**WHAT THE TASK ASKS**
After removing every image, reproduce the data exactly as it appears.
++++++
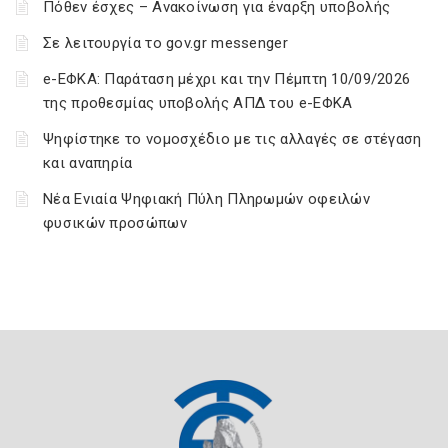
Πόθεν έσχες – Ανακοίνωση για έναρξη υποβολής
Σε λειτουργία το gov.gr messenger
e-ΕΦΚΑ: Παράταση μέχρι και την Πέμπτη 10/09/2026
της προθεσμίας υποβολής ΑΠΔ του e-ΕΦΚΑ
Ψηφίστηκε το νομοσχέδιο με τις αλλαγές σε στέγαση
και αναπηρία
Νέα Ενιαία Ψηφιακή Πύλη Πληρωμών οφειλών
φυσικών προσώπων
++++++
**THE COMPLETED TASK**
Πόθεν έσχες – Ανακοίνωση για έναρξη υποβολής
Σε λειτουργία το gov.gr messenger
e-ΕΦΚΑ: Παράταση μέχρι και την Πέμπτη 10/09/2026
της προθεσμίας υποβολής ΑΠΔ του e-ΕΦΚΑ
Ψηφίστηκε το νομοσχέδιο με τις αλλαγές σε στέγαση
και αναπηρία
Νέα Ενιαία Ψηφιακή Πύλη Πληρωμών οφειλών
φυσικών προσώπων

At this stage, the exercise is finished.